Absolute error is the raw difference between experimental and theoretical values in original units (e.g., 3 grams). Percent error normalizes this difference relative to the theoretical value and expresses it as a percentage, making it comparable across different scales and units.
Chemistry uses percent error to evaluate laboratory results — measuring the accuracy of titrations, yield from synthesis reactions, physical property measurements (melting point, density, molar mass), and spectroscopic data against accepted reference values from standard data tables.
Use the same formula: |Experimental − Theoretical| ÷ Theoretical × 100. Apply it using the accepted physical constant or theoretical prediction as the denominator. For g = 9.81 m/s² as theoretical and 9.4 m/s² as measured: |9.4−9.81|÷9.81×100 = 4.18%.
Zero percent error means your experimental value exactly equals the theoretical value — a perfect measurement. In practice, 0% error is extremely rare and often indicates rounding coincidence rather than true perfection.
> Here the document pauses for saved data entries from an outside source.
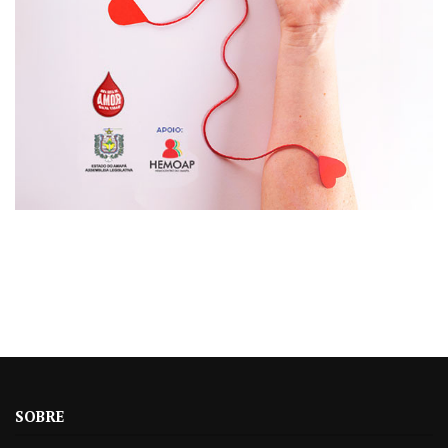
SOBRE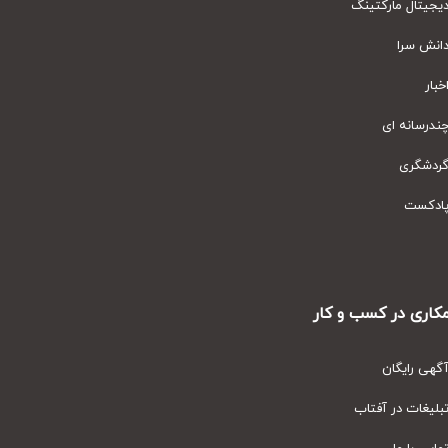
یتال مارکتینگ
نش سرا
ار
رسانه ای
دشگری
دکست
ری در کسب و کار
ی رایگان
یغات در آفتاب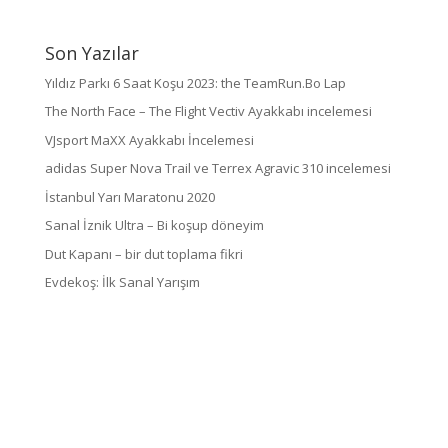
Son Yazılar
Yıldız Parkı 6 Saat Koşu 2023: the TeamRun.Bo Lap
The North Face – The Flight Vectiv Ayakkabı incelemesi
VJsport MaXX Ayakkabı İncelemesi
adidas Super Nova Trail ve Terrex Agravic 310 incelemesi
İstanbul Yarı Maratonu 2020
Sanal İznik Ultra – Bi koşup döneyim
Dut Kapanı – bir dut toplama fikri
Evdekoş: İlk Sanal Yarışım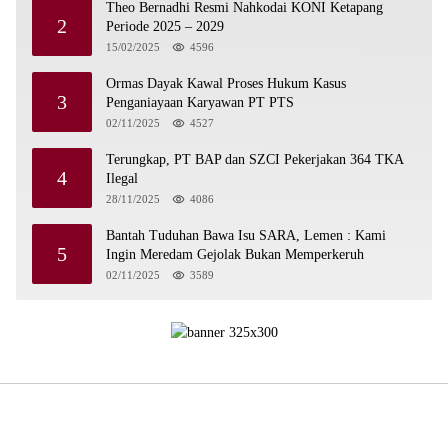
Theo Bernadhi Resmi Nahkodai KONI Ketapang
2
Periode 2025 – 2029
15/02/2025
4596
Ormas Dayak Kawal Proses Hukum Kasus
3
Penganiayaan Karyawan PT PTS
02/11/2025
4527
Terungkap, PT BAP dan SZCI Pekerjakan 364 TKA
4
Ilegal
28/11/2025
4086
Bantah Tuduhan Bawa Isu SARA, Lemen : Kami
5
Ingin Meredam Gejolak Bukan Memperkeruh
02/11/2025
3589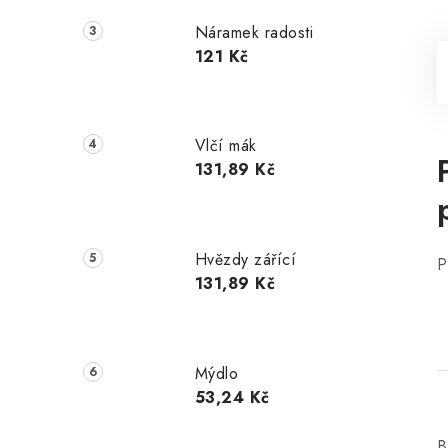
Náramek radosti
121 Kč
Vlčí mák
131,89 Kč
Hvězdy zářící
P
131,89 Kč
Mýdlo
53,24 Kč
B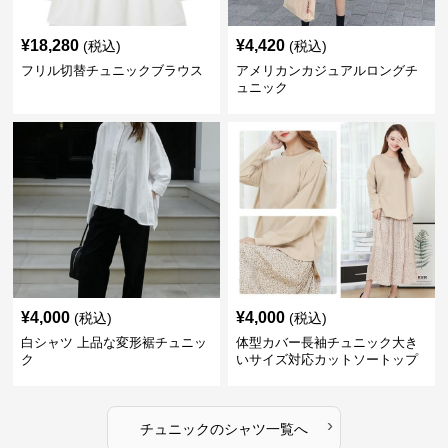
¥
18,280
¥
4,420
(税込)
(税込)
フリル切替チュニックブラウス
アメリカンカジュアルロングチ
ュニック
¥
4,000
¥
4,000
(税込)
(税込)
白シャツ 上品な変形裾チュニッ
体型カバー長袖チュニック大き
ク
いサイズ対応カットソートップ
スシャツ
›
チュニック
の
シャツ
一覧へ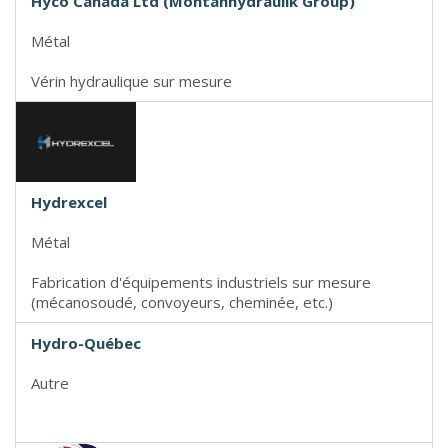
Hyco Canada Ltd (Montanhydraulik Group)
Métal
Vérin hydraulique sur mesure
Hydrexcel
Métal
Fabrication d'équipements industriels sur mesure
(mécanosoudé, convoyeurs, cheminée, etc.)
Hydro-Québec
Autre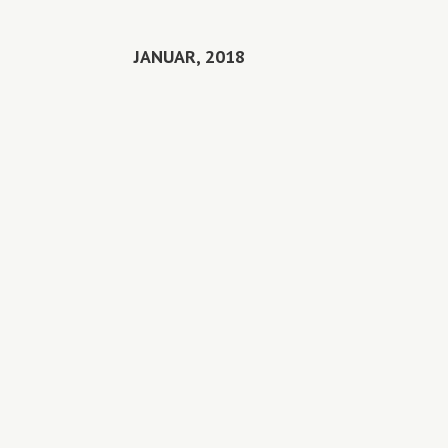
JANUAR, 2018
True measurements always have some degree of uncertainty.
Relative error is percent error expressed as a decimal fraction rather than a percentage. Formula: |Experimental − Theoretical| ÷ Theoretical. Multiply by 100 to convert to percent error. Relative error is dimensionless and scale-independent, making it useful for comparing accuracy across different types of measurements.
No. Percent error compares one value (experimental) to a known true value (theoretical). Percent difference compares two measured values when neither is definitively "true," using their average as the denominator. They are related but serve different purposes and give different numerical results.
Calibrate instruments before use, take multiple measurements and average them, use higher-precision equipment, control environmental variables (temperature, vibration, lighting), follow procedures carefully, and ensure reagent/material purity. Identifying whether your error is random or systematic guides which correction strategy to apply.
Use: =ABS((A1-B1)/B1)*100 where A1 is the experimental value and B1 is the theoretical value. This applies absolute value, divides by the theoretical value, and multiplies by 100 to give percent error directly.
The theoretical value is the reference standard — what the measurement should have been. Dividing by it normalizes the error relative to the true scale of the quantity. Using the experimental value instead would give a different (and less meaningful) result, since the experimental value includes the error being measured.
Accuracy measures how close a result is to the true value — quantified by percent error. Precision measures how consistent repeated measurements are with each other — quantified by standard deviation or relative standard deviation. You can be precise without being accurate (systematic error) or accurate on average without being precise (random error).
Report percent error to the same number of significant figures as your least precise measurement. For measurements to 2 significant figures, report percent error to 2 significant figures (e.g., 4.2%). For 3 significant figures, report 3 (e.g., 4.18%). Avoid reporting more decimal places than your measurements can support.